There’s one more weekend to catch Matthew Paul Olmos’s play so go the ghosts of méxico, part two, the second in his ongoing trilogy about drug wars at the U.S.-Mexico border, at Undermain.
A surreal effect takes hold the moment you step into the theatre. Music and intricate set design surrounds the audience on every side. The production immerses viewers in a dreamlike, surreal, beautiful, and weird way, creating discomfort and slight confusion in the enjoyable way that only good theatre can.
“The cycle … is tied together by the use of music and hyper-realism,” Olmos says. “I generally describe [the genre of] my work as hyper-realism, that is just a term that I’ve always felt better describes what I do. I certainly don’t mind if people use the term magical realism as there are roots in that to my work, and I know for many the distinction is not so tangible. This is a topic that writers discuss a lot, particularly those in the Latinix community, though what we mostly discuss is how interesting it is what sort of writers find themselves naturally drawn to creating worlds where the impossible happens, where the dead have agency, where animals or other ‘objects’ have free will and speak. My personal take on it is that there is this want to find beauty and poetry particularly when the real life situation is difficult or feels impossible to overcome.”

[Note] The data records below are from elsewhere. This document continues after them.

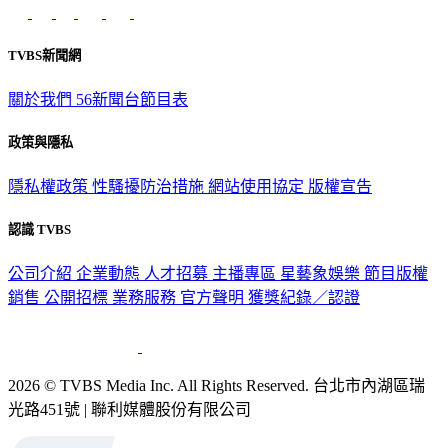
意見反映：service@tvbs.com.tw
觀眾服務專線：02-2656-1599
TVBS新聞網
關於我們
56新聞台節目表
政策與隱私
隱私權政策
性騷擾防治措施
網站使用協定
版權宣告
認識 TVBS
公司介紹
企業動態
人才招募
主播專區
星藝象娛樂
節目版權
銷售
公開招標
業務服務
官方聲明
獲獎紀錄／認證
2026 © TVBS Media Inc. All Rights Reserved. 台北市內湖區瑞
光路451號 | 聯利媒體股份有限公司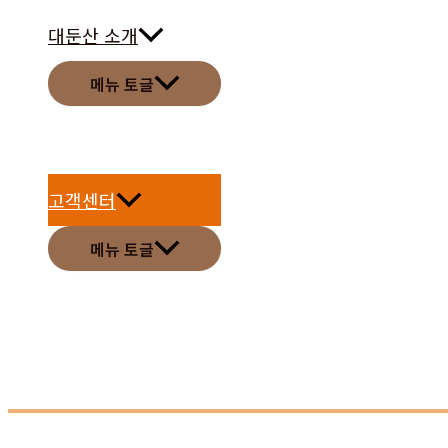
대둔산 소개
메뉴 토글
고객센터
메뉴 토글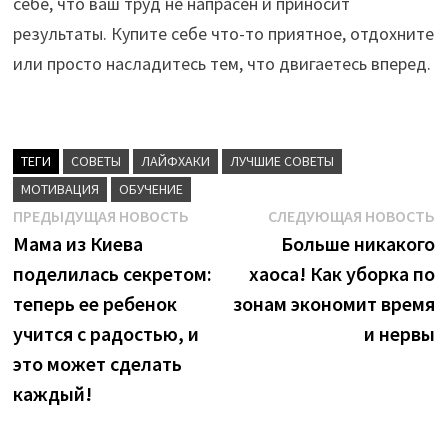
себе, что ваш труд не напрасен и приносит
результаты. Купите себе что-то приятное, отдохните
или просто насладитесь тем, что двигаетесь вперед.
ТЕГИ
CОВЕТЫ
ЛАЙФХАКИ
ЛУЧШИЕ СОВЕТЫ
МОТИВАЦИЯ
ОБУЧЕНИЕ
Навигация
Предыдущая
С
ПРЕДЫДУЩАЯ НОВОСТЬ
СЛЕДУЮЩАЯ НОВОСТЬ
новость:
н
Мама из Киева
Больше никакого
по
поделилась секретом:
хаоса! Как уборка по
записям
теперь ее ребенок
зонам экономит время
учится с радостью, и
и нервы
это может сделать
каждый!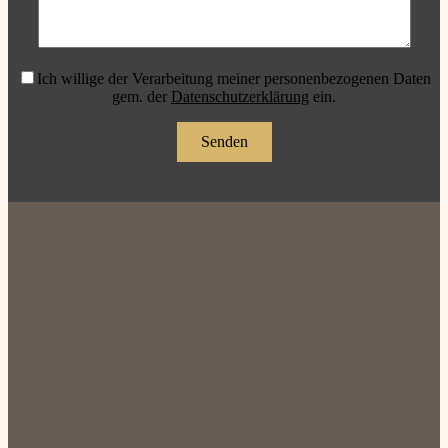
Ich willige der Verarbeitung meiner personenbezogenen Daten
gem. der
Datenschutzerklärung
ein.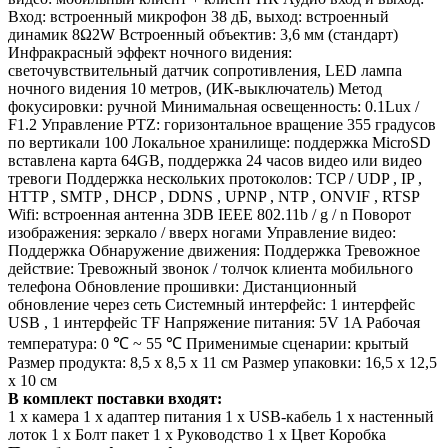
Вход: встроенный микрофон 38 дБ, выход: встроенный
динамик 8Ω2W
Встроенный объектив: 3,6 мм (стандарт)
Инфракрасный эффект ночного видения:
светочувствительный датчик сопротивления, LED лампа
ночного видения 10 метров, (ИК-выключатель)
Метод
фокусировки: ручной
Минимальная освещенность: 0.1Lux /
F1.2
Управление PTZ: горизонтальное вращение 355 градусов
по вертикали 100
Локальное хранилище: поддержка MicroSD
вставлена карта 64GB, поддержка 24 часов видео или видео
тревоги
Поддержка нескольких протоколов: TCP / UDP
,
IP
,
HTTP
,
SMTP
,
DHCP
,
DDNS
,
UPNP
,
NTP
,
ONVIF
,
RTSP
Wifi: встроенная антенна 3DB IEEE 802.11b / g / n
Поворот
изображения: зеркало / вверх ногами
Управление видео:
Поддержка
Обнаружение движения: Поддержка
Тревожное
действие: Тревожный звонок / толчок клиента мобильного
телефона
Обновление прошивки: Дистанционный
обновление через сеть
Системный интерфейс: 1 интерфейс
USB
,
1 интерфейс TF
Напряжение питания: 5V 1A
Рабочая
температура: 0 ℃ ~ 55 ℃
Применимые сценарии: крытый
Размер продукта: 8,5 х 8,5 х 11 см
Размер упаковки: 16,5 х 12,5
х 10 см
В комплект поставки входят:
1 х камера
1 х адаптер питания
1 х USB-кабель
1 х настенный
лоток
1 х Болт пакет
1 х Руководство
1 х Цвет Коробка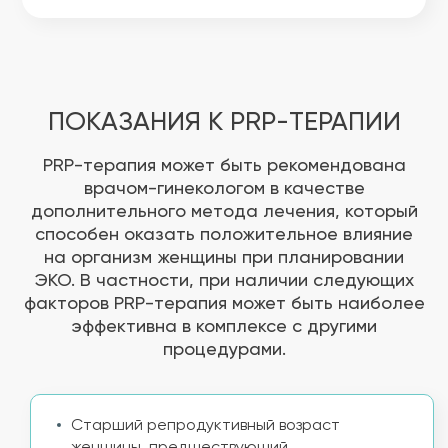
ПОКАЗАНИЯ К PRP-ТЕРАПИИ
PRP-терапия может быть рекомендована
врачом-гинекологом в качестве
дополнительного метода лечения, который
способен оказать положительное влияние
на организм женщины при планировании
ЭКО. В частности, при наличии следующих
факторов PRP-терапия может быть наиболее
эффективна в комплексе с другими
процедурами.
Старший репродуктивный возраст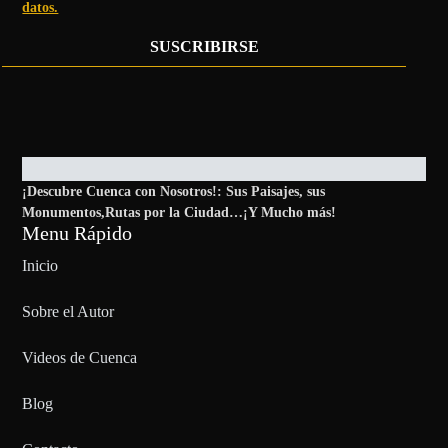
datos.
SUSCRIBIRSE
¡Descubre Cuenca con Nosotros!: Sus Paisajes, sus
Monumentos,Rutas por la Ciudad…¡Y Mucho más!
Menu Rápido
Inicio
Sobre el Autor
Videos de Cuenca
Blog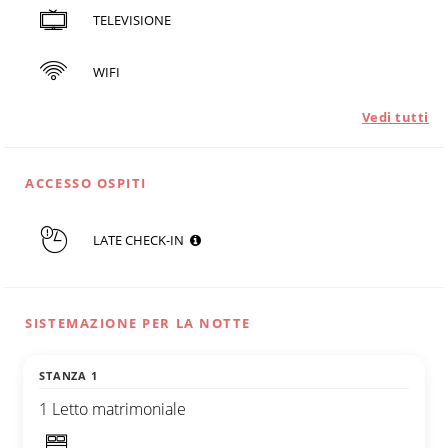
TELEVISIONE
WIFI
Vedi tutti
ACCESSO OSPITI
LATE CHECK-IN
SISTEMAZIONE PER LA NOTTE
STANZA 1
1 Letto matrimoniale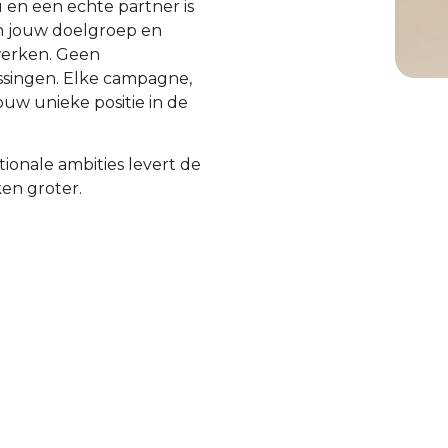
 en een echte partner is
en jouw doelgroep en
 werken. Geen
ssingen. Elke campagne,
ouw unieke positie in de
onale ambities levert de
en groter.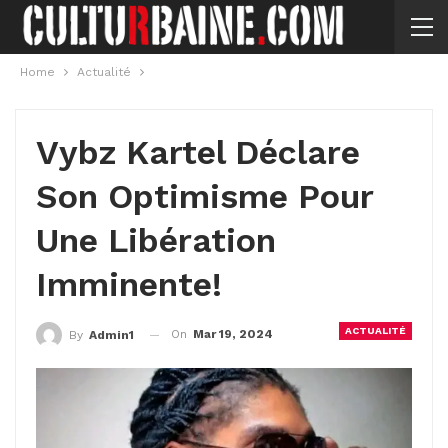
Home
Actualité
Vybz Kartel Déclare
Son Optimisme Pour
Une Libération
Imminente!
ACTUALITÉ
On
Mar 19, 2024
By
Admin1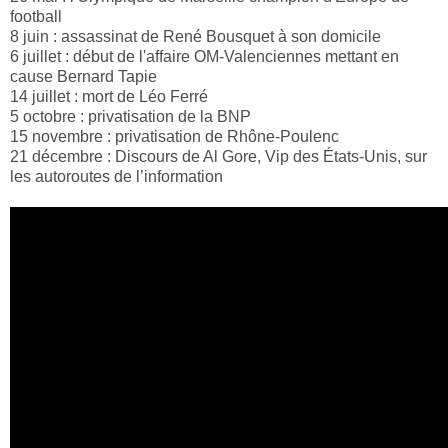
football
8 juin : assassinat de René Bousquet à son domicile
6 juillet : début de l'affaire OM-Valenciennes mettant en
cause Bernard Tapie
14 juillet : mort de Léo Ferré
5 octobre : privatisation de la BNP
15 novembre : privatisation de Rhône-Poulenc
21 décembre : Discours de Al Gore, Vip des États-Unis, sur
les autoroutes de l’information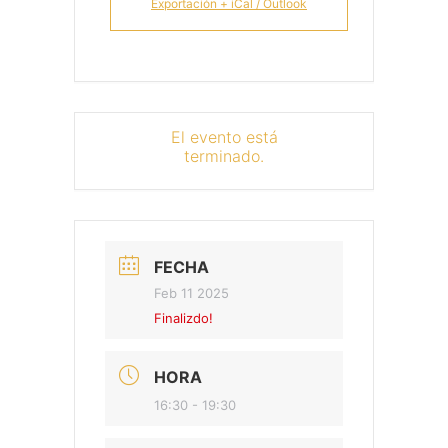
Exportación + iCal / Outlook
El evento está
terminado.
FECHA
Feb 11 2025
Finalizdo!
HORA
16:30 - 19:30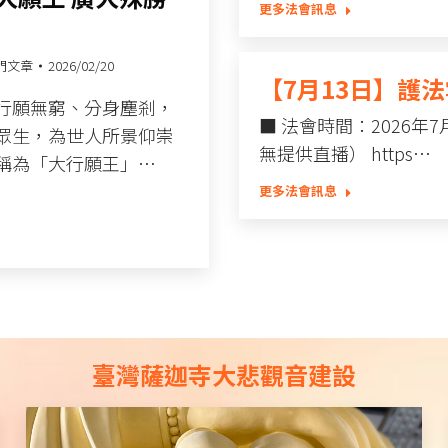
更多法會訊息
門文章
2026/02/20
【7月13日】護
行願無窮、分身塵剎，
■ 法會時間：2026年
眾生，為世人所景仰崇
無提供直播） https…
稱為「大行願王」…
更多法會訊息
臺灣薩迦寺大悲觀音建設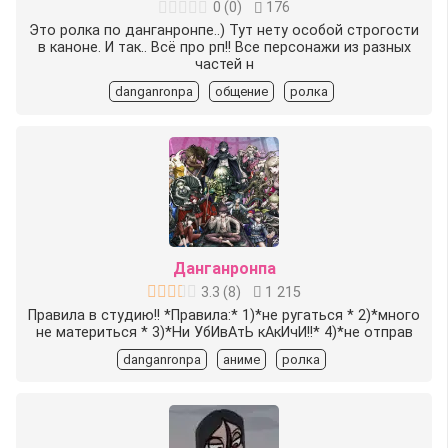
0
(
0
)
176
Это ролка по данганронпе..) Тут нету особой строгости
в каноне. И так.. Всё про рп!! Все персонажи из разных
частей н
danganronpa
общение
ролка
Данганронпа
3.3
(
8
)
1 215
Правила в студию!! *Правила:* 1)*не ругаться * 2)*много
не материться * 3)*Ни УбИвАтЬ кАкИчИ!!* 4)*не отправ
danganronpa
аниме
ролка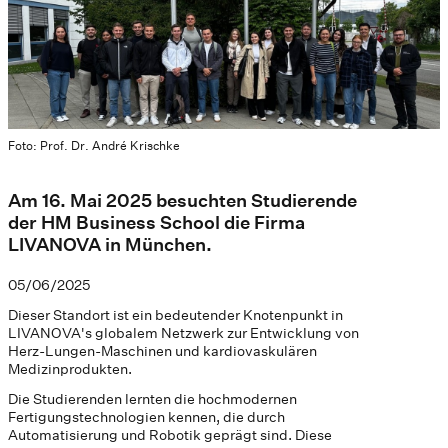
Foto: Prof. Dr. André Krischke
Am 16. Mai 2025 besuchten Studierende
der HM Business School die Firma
LIVANOVA in München.
05/06/2025
Dieser Standort ist ein bedeutender Knotenpunkt in
LIVANOVA's globalem Netzwerk zur Entwicklung von
Herz-Lungen-Maschinen und kardiovaskulären
Medizinprodukten.
Die Studierenden lernten die hochmodernen
Fertigungstechnologien kennen, die durch
Automatisierung und Robotik geprägt sind. Diese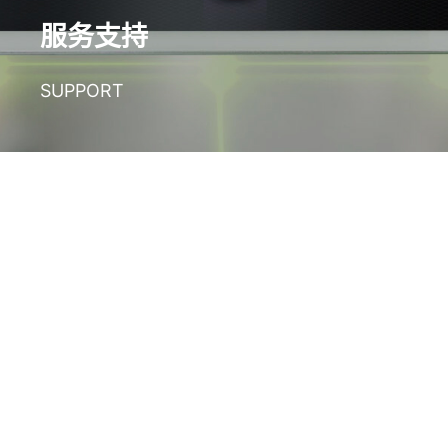
服务支持
SUPPORT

In a long list of good things to say about the production, the acting is at the top. Five women play men to explore machismo and masculinity in Narco culture.
“My hope is that audiences consider the world of these cartels in a different way with women in the roles, so we are looking less at the reality of the situation, and more asking why and how it exists to begin with,” Olmos explains.
Gloria Vivica Benavides portrays the business-minded El Jefe; Stephanie Cleghorn Jasso is the power-hungry, hyper-violent El Azul. They’re convincing in their movement and speech.
“Matthew has a poet’s ear for language. He’s really gone in and listened to that language of Machismo, the language of the border. The landscape is described in their voices,” director Katherine Owens says.
“My writing a play just showing cartels how they are to me seems better left to a documentary, but commenting on the male-ness or machismo of that world is something the theater can do in a more interesting way,” Olmos says.
Songs, otherworldly music, ghosts, and abstract dances run through it. Only come to this show if you are willing to fully invest. Olmos takes on big, intimidating questions.
“In all three plays, the concern of what will happen to our children and for their children after is at the heart of the injustices of the drug war,” he says.